# 3-Categories: Waxes, Paint Sealants and Coatings



## Mike Phillips (Jan 26, 2007)

*3-Categories: Waxes, Paint Sealants and Coatings*

In an effort to help _standardize terms_ used in the detailing industry, now that *CQuartz* and *Opti-Coat 2.0* are mainstream, there are three general categories in the *"Protection"* category


*Waxes*
*Paint Sealants*
*Coatings*

*Waxes*
Generally defined as any product that contains a natural or synthetic _*waxy*_ ingredients that are intended to protect the paint and/or add beauty to the paint.
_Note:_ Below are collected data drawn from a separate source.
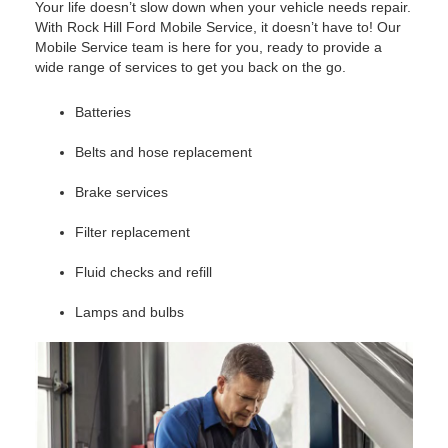
Your life doesn’t slow down when your vehicle needs repair.
With Rock Hill Ford Mobile Service, it doesn’t have to! Our
Mobile Service team is here for you, ready to provide a
wide range of services to get you back on the go.
Batteries
Belts and hose replacement
Brake services
Filter replacement
Fluid checks and refill
Lamps and bulbs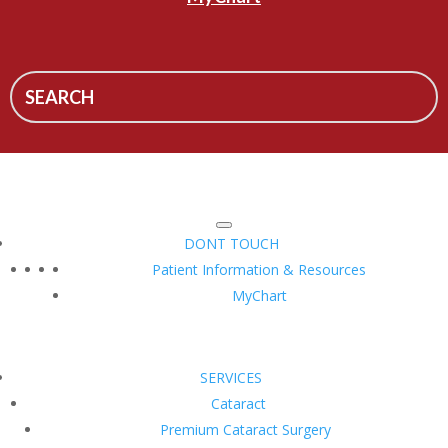
DONT TOUCH
Patient Information & Resources
MyChart
SERVICES
Cataract
Premium Cataract Surgery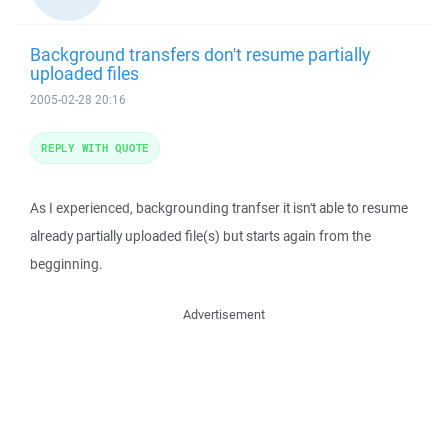
Background transfers don't resume partially
uploaded files
2005-02-28 20:16
REPLY WITH QUOTE
As I experienced, backgrounding tranfser it isn't able to resume
already partially uploaded file(s) but starts again from the
begginning.
Advertisement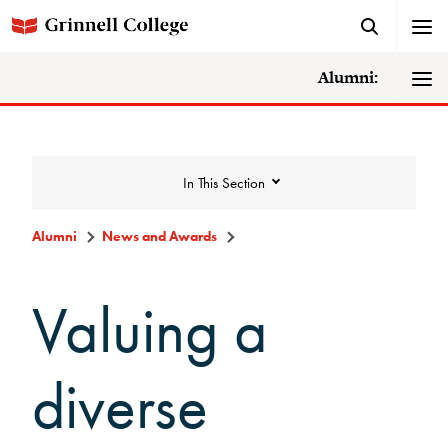
Alumni:
In This Section
Alumni
News and Awards
News and Awards
Valuing a
College News
diverse
News Archive
Awards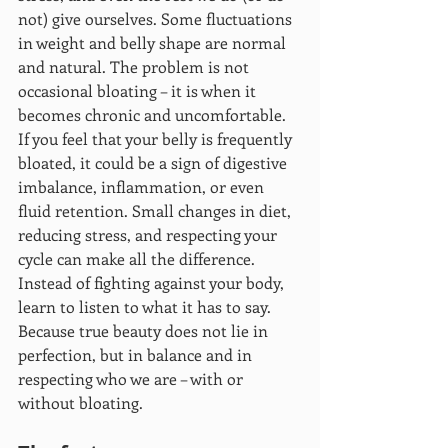
not) give ourselves. Some fluctuations 
in weight and belly shape are normal 
and natural. The problem is not 
occasional bloating – it is when it 
becomes chronic and uncomfortable.
If you feel that your belly is frequently 
bloated, it could be a sign of digestive 
imbalance, inflammation, or even 
fluid retention. Small changes in diet, 
reducing stress, and respecting your 
cycle can make all the difference. 
Instead of fighting against your body, 
learn to listen to what it has to say. 
Because true beauty does not lie in 
perfection, but in balance and in 
respecting who we are – with or 
without bloating.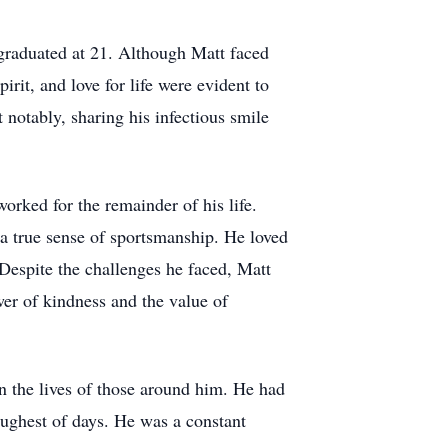
graduated at 21. Although Matt faced
irit, and love for life were evident to
notably, sharing his infectious smile
ked for the remainder of his life.
a true sense of sportsmanship. He loved
Despite the challenges he faced, Matt
wer of kindness and the value of
 the lives of those around him. He had
oughest of days. He was a constant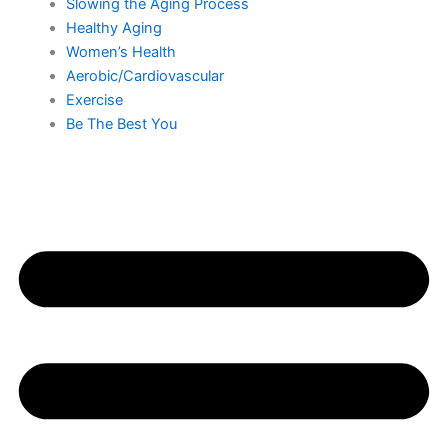
Slowing the Aging Process
Healthy Aging
Women’s Health
Aerobic/Cardiovascular
Exercise
Be The Best You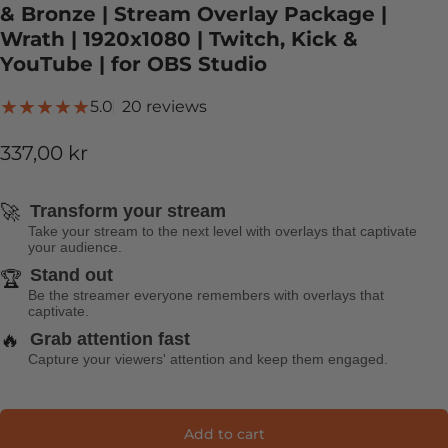
& Bronze | Stream Overlay Package |
Wrath | 1920x1080 | Twitch, Kick &
YouTube | for OBS Studio
20 total reviews
5.0
20 reviews
337,00 kr
🚀
Transform your stream
Take your stream to the next level with overlays that captivate
your audience.
Stand out
🏆
Be the streamer everyone remembers with overlays that
captivate.
🔥
Grab attention fast
Capture your viewers' attention and keep them engaged.
Add to cart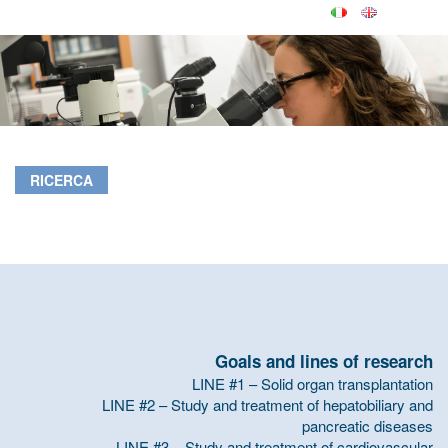
RICERCA
Goals and lines of research
LINE #1 – Solid organ transplantation
LINE #2 – Study and treatment of hepatobiliary and
pancreatic diseases
LINE #3 – Study and treatment of cardiovascular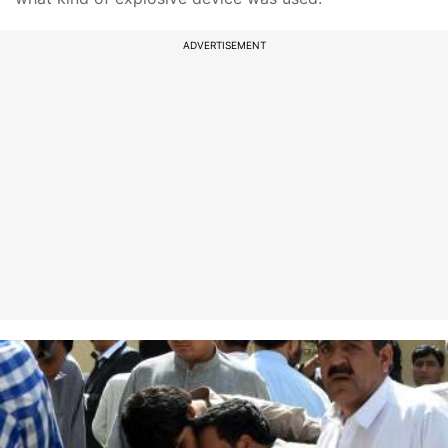
ADVERTISEMENT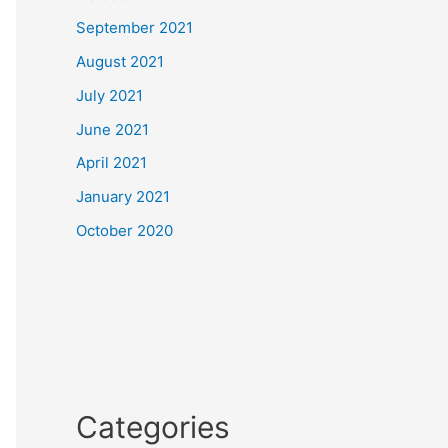
September 2021
August 2021
July 2021
June 2021
April 2021
January 2021
October 2020
Categories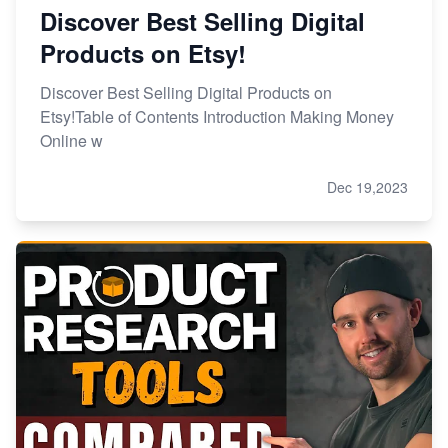
Discover Best Selling Digital
Products on Etsy!
Discover Best Selling Digital Products on
Etsy!Table of Contents Introduction Making Money
Online w
Dec 19,2023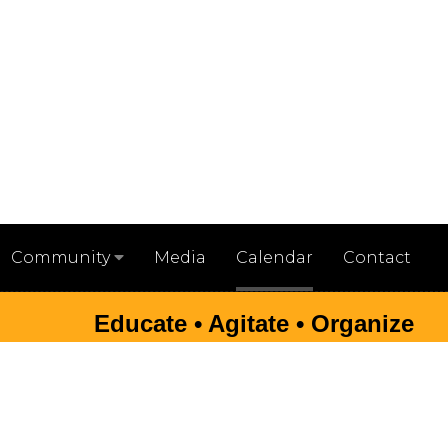
Media
Calendar
Contact
Community
Educate • Agitate • Organize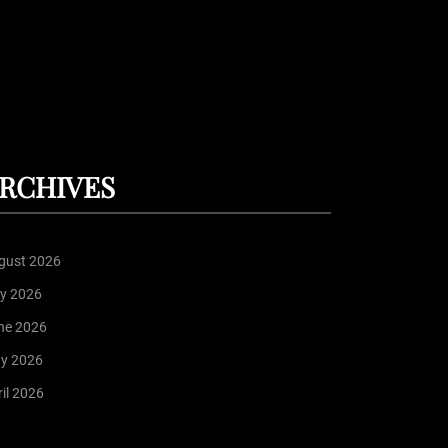
RCHIVES
gust 2026
ly 2026
ne 2026
y 2026
il 2026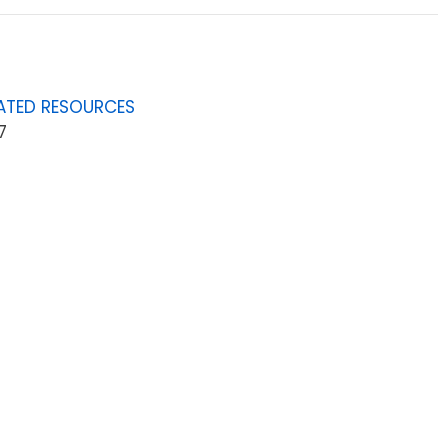
ATED RESOURCES
7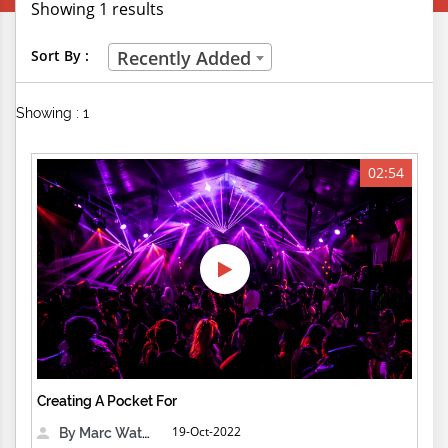
Showing 1 results
Creative Professions
Sort By :
Recently Added
Life Skills
Showing : 1
Manual Trades
Sports
02:54
Technical Careers
Customer Ratings
& Up
& Up
& Up
Creating A Pocket For
& Up
19-Oct-2022
By Marc Waters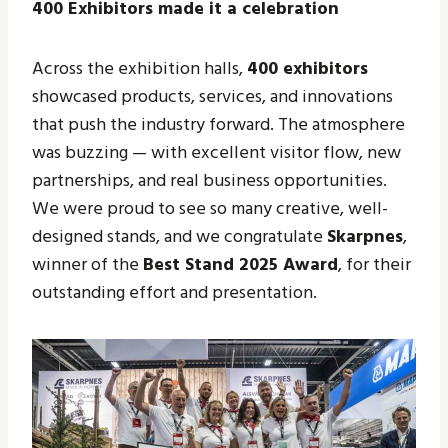
400 Exhibitors made it a celebration
Across the exhibition halls,
400 exhibitors
showcased products, services, and innovations
that push the industry forward. The atmosphere
was buzzing — with excellent visitor flow, new
partnerships, and real business opportunities.
We were proud to see so many creative, well-
designed stands, and we congratulate
Skarpnes
,
winner of the
Best Stand 2025 Award
, for their
outstanding effort and presentation.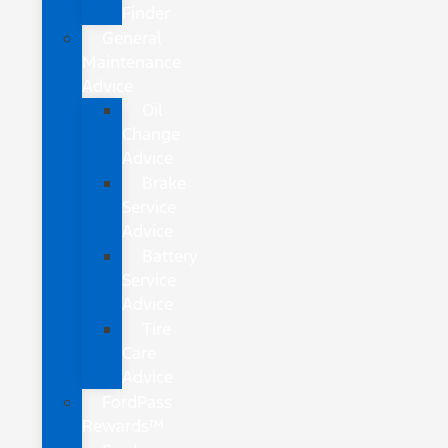
Finder
General
Maintenance
Advice
Oil
Change
Advice
Brake
Service
Advice
Battery
Service
Advice
Tire
Care
Advice
FordPass
Rewards™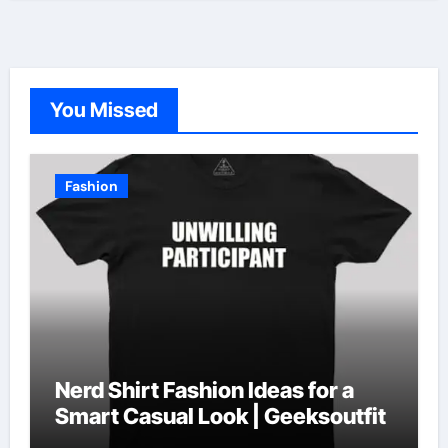
You Missed
Fashion
Nerd Shirt Fashion Ideas for a
Smart Casual Look | Geeksoutfit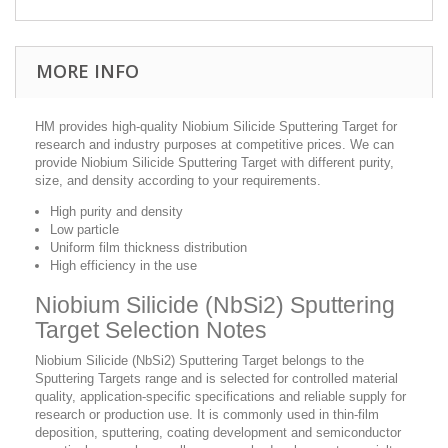
MORE INFO
HM provides high-quality Niobium Silicide Sputtering Target for
research and industry purposes at competitive prices. We can
provide Niobium Silicide Sputtering Target with different purity,
size, and density according to your requirements.
High purity and density
Low particle
Uniform film thickness distribution
High efficiency in the use
Niobium Silicide (NbSi2) Sputtering
Target Selection Notes
Niobium Silicide (NbSi2) Sputtering Target belongs to the
Sputtering Targets range and is selected for controlled material
quality, application-specific specifications and reliable supply for
research or production use. It is commonly used in thin-film
deposition, sputtering, coating development and semiconductor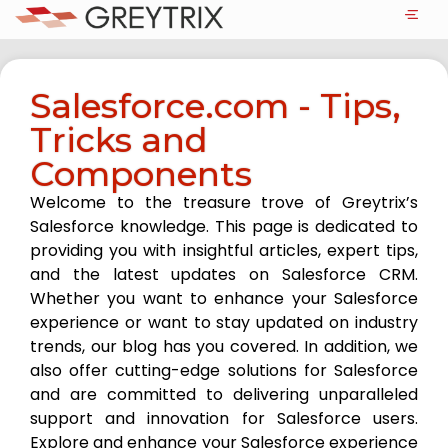
Salesforce.com - Tips,
Tricks and
Components
Welcome to the treasure trove of Greytrix’s
Salesforce knowledge. This page is dedicated to
providing you with insightful articles, expert tips,
and the latest updates on Salesforce CRM.
Whether you want to enhance your Salesforce
experience or want to stay updated on industry
trends, our blog has you covered. In addition, we
also offer cutting-edge solutions for Salesforce
and are committed to delivering unparalleled
support and innovation for Salesforce users.
Explore and enhance your Salesforce experience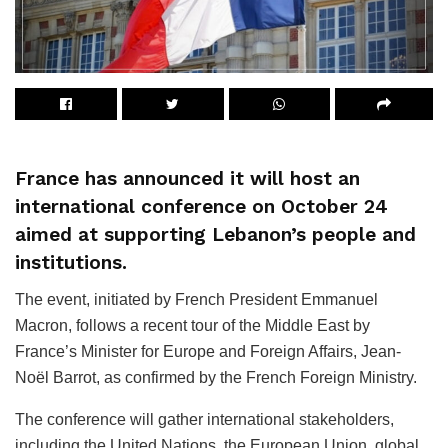
France has announced it will host an
international conference on October 24
aimed at supporting Lebanon’s people and
institutions.
The event, initiated by French President Emmanuel
Macron, follows a recent tour of the Middle East by
France’s Minister for Europe and Foreign Affairs, Jean-
Noël Barrot, as confirmed by the French Foreign Ministry.
The conference will gather international stakeholders,
including the United Nations, the European Union, global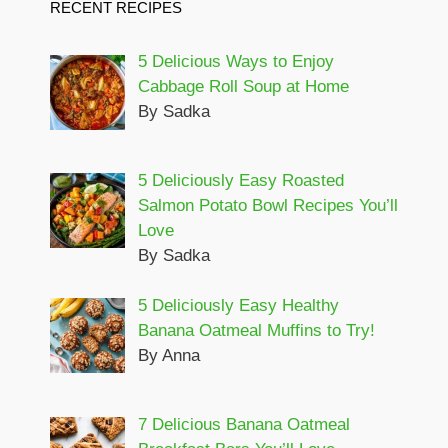
RECENT RECIPES
5 Delicious Ways to Enjoy
Cabbage Roll Soup at Home
By Sadka
5 Deliciously Easy Roasted
Salmon Potato Bowl Recipes You’ll
Love
By Sadka
5 Deliciously Easy Healthy
Banana Oatmeal Muffins to Try!
By Anna
7 Delicious Banana Oatmeal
These types traditional waxes will wear off under normal wear-n-tear, repeated washings and exposure to the environment.

*Paint Sealants*
Generally defined as any protection product that contains man-made or synthetic ingredients that are intended to protect the paint and/or add beauty to the paint. These traditional sealants will wear off under normal wear-n-tear, repeated washings and exposure to the environment.

*Semi-Permanent and Permanent Coatings*
Generally defined as any protection product that contains man-made or synthetic ingredients that are intended to permanently protect the paint and/or add beauty to the paint. These types of coatings are as close to a permanent coating as possible by current technology but can be removed through typically an abrading process similar to removing below surface defects like swirls, scratches and water spots.

Historically it's been very difficult to get all manufactures in this industry to adopt uniform terminology... but there's always a first time...


----------



## spyder (Jun 15, 2010)

*Coatings*

Hi Mike,
could you share your opinion on the new coatings that are on the market? Opti coat 2 looks very interesting. Is this a big step forward for the industry?Thanks:thumb:


----------



## Lloydy (Jan 13, 2009)

Also on the Gtechniq C1, this looks amazing but is it actually that good?


----------



## Mike Phillips (Jan 26, 2007)

spyder said:


> Hi Mike,
> could you share your opinion on the new coatings that are on the market? Opti coat 2 looks very interesting. Is this a big step forward for the industry?Thanks:thumb:





Lloydy said:


> Also on the Gtechniq C1, this looks amazing but is it actually that good?


Great questions...

The simple, short answer is

*Something for everyone...*

By this I mean, some people enjoy working on their car as a way of relaxing, for these people applying a wax is rewarding and they value the time in the garage; I'm not sure applying a permanent or semi-permanent coating to the paint will be the right product for them.

Some people don't want to make detailing their hobby or profession, they want the paint on their car to,


*Look good*
*Last a long time*
So a coating, either applied by them or by a detailer will be a better option than re-applying waxes and sealants.

Historically, new car dealerships have offered customers "Paint Protection Plans, which included some type of paint sealant and the plans are basically "Paint Insurance Plans", not so much the layer of product being applied. The problem has been that the products they apply usually don't live up to the promises claimed and the fine-print in the plan states that the car must be brought back to have the product re-applied on a regular basis to fulfill the requirements of the plan. These new coatings should do a better job of actually living up to the claims of the dealerships and the perceptions of the customers.

There's also folks that own cars with older style single stage paints and to my knowledge, and I could be wrong, but to my knowledge all the new coatings coming onto the market are formulated for and intended to be used on basecoat/clearcoat paint systems. That's not to say they won't work on single stage paint, I'm just saying that the intended market for which they are formulated for are new cars with basecoat/clearcoat finishes.

Here's a *1956 Pontiac Star Fire Convertible* that myself and a forum member _*Jon aka P.A.R. Detailing*_ buffed out last week and for this car we used Pinnacle Souveran Liquid Carnauba Wax. This is an older re-spray using a _*single stage*_ paint.



















I did test out the new Opti-Coat 2 on the paint on my truck after first compounding and polishing and then gently wiping the paint clean using Opti-Clean and the Opti-Coat 2 seems to have worked just fine.


----------